It has been shown that dendritic cells can internalize particles as large as 15 µm in diameter in vitro, although particles in the size range of 1–15 µm are only phagocytosed by a minority of the dendritic cells [55]. Particles ≤500 nm in diameter are optimal for cell uptake, but the uptake of larger particles can be enhanced by rendering the particle surface positive [55,56]. Macrophages can also uptake PLGA MPs (~1 µm in diameter), and mannan and chitosan surface modification enhance endocytosis in a receptor-mediated manner [57].


5. The Route of Administration

The route of vaccine administration can significantly affect the immune response to the antigen. The parenteral and mucosal routes of administration are the most traditional approaches for licensed vaccines; however, novel ways to deliver vaccines have been explored in the last few years.

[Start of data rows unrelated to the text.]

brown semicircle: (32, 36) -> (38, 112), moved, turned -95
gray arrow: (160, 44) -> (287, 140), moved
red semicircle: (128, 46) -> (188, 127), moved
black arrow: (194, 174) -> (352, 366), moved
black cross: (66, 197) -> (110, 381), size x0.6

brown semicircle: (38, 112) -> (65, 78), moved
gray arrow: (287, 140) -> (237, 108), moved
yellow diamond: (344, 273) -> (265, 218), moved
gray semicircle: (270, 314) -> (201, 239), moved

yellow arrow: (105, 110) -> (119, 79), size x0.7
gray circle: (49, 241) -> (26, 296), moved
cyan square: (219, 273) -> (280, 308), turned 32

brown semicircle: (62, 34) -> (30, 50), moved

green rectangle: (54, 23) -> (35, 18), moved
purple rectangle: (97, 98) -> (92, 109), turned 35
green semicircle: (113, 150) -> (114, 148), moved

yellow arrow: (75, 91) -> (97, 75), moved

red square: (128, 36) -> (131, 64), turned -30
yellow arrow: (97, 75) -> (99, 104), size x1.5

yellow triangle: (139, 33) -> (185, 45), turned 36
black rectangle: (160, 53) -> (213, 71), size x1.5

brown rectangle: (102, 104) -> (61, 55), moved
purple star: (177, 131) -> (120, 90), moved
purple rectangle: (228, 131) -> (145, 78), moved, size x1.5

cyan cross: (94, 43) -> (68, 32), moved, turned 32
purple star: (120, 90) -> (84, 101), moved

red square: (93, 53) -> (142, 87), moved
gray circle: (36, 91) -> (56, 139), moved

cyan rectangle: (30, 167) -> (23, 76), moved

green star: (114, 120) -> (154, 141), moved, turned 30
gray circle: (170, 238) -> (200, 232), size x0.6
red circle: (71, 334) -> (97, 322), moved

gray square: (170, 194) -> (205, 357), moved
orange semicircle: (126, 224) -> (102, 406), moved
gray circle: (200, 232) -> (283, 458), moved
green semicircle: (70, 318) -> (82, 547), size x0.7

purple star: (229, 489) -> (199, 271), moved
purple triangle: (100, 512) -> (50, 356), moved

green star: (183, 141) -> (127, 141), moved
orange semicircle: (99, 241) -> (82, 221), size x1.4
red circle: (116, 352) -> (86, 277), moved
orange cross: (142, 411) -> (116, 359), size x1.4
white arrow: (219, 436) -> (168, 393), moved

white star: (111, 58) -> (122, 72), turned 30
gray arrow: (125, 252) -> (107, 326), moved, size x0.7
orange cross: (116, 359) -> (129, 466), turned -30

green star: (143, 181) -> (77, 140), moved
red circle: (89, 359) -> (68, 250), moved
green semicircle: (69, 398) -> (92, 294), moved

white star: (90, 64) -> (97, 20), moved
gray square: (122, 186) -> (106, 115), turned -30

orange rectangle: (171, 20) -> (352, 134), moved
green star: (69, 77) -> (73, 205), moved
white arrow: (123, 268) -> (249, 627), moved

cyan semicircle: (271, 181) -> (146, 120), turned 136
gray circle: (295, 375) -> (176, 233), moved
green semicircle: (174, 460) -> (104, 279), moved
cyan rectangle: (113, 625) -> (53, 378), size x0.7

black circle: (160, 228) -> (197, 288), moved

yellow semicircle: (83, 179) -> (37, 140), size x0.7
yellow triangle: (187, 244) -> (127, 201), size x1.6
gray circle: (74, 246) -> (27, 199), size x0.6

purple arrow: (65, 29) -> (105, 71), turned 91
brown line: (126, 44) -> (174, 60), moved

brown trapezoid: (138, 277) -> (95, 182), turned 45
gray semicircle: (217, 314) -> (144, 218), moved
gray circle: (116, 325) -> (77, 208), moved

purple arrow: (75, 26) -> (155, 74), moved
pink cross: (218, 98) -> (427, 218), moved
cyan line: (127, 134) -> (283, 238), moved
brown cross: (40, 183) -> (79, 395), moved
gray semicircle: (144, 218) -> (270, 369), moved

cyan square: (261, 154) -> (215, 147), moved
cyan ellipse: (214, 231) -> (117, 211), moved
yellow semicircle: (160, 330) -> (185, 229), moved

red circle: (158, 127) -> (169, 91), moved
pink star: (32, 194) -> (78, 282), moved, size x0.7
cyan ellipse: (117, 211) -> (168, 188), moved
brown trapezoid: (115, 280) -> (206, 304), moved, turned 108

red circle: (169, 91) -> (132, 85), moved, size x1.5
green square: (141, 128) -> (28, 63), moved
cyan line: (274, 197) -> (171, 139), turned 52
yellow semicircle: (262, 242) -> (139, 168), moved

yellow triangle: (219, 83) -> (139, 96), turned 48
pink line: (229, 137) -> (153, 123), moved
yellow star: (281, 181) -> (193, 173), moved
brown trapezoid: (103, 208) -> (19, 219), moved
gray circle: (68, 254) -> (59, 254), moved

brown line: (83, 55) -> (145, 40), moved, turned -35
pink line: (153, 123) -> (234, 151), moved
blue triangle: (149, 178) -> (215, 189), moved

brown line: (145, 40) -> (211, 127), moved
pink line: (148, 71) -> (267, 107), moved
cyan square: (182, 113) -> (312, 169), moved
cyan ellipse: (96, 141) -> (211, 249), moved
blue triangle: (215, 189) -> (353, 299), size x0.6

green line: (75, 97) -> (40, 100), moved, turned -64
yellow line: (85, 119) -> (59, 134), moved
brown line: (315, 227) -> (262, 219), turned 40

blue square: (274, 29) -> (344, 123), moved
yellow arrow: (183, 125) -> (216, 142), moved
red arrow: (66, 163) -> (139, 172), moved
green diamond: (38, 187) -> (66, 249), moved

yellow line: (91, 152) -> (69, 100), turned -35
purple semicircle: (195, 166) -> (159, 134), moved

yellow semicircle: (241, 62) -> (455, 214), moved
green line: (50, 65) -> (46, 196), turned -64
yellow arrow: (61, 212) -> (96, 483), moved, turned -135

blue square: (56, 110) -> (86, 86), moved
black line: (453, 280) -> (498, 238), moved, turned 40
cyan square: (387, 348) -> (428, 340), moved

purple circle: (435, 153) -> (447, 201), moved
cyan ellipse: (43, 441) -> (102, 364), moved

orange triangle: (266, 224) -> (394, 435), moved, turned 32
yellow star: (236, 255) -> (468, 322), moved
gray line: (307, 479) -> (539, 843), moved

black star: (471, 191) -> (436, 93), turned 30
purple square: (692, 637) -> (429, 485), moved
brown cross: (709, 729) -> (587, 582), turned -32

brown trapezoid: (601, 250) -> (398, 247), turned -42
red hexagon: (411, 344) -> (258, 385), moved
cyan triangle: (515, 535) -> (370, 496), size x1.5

From the parenteral routes, intramuscular (i.m.) administration is one of the most common, mainly because the muscle has better vascularization than subcutaneous tissue, and serious reactions are far less common than during subcutaneous (s.c.) injection [58]. On the other hand, the s.c. route allows one to inject larger volumes than the intradermal (i.d.) route, and it may be used when a large amount of vaccine antigens needs to be injected. The i.d. route has become an attractive route of injection for particle antigens, because it has the potential of inducing strong immune response by targeting APCs located in the dermis (i.e., Langerhans cells).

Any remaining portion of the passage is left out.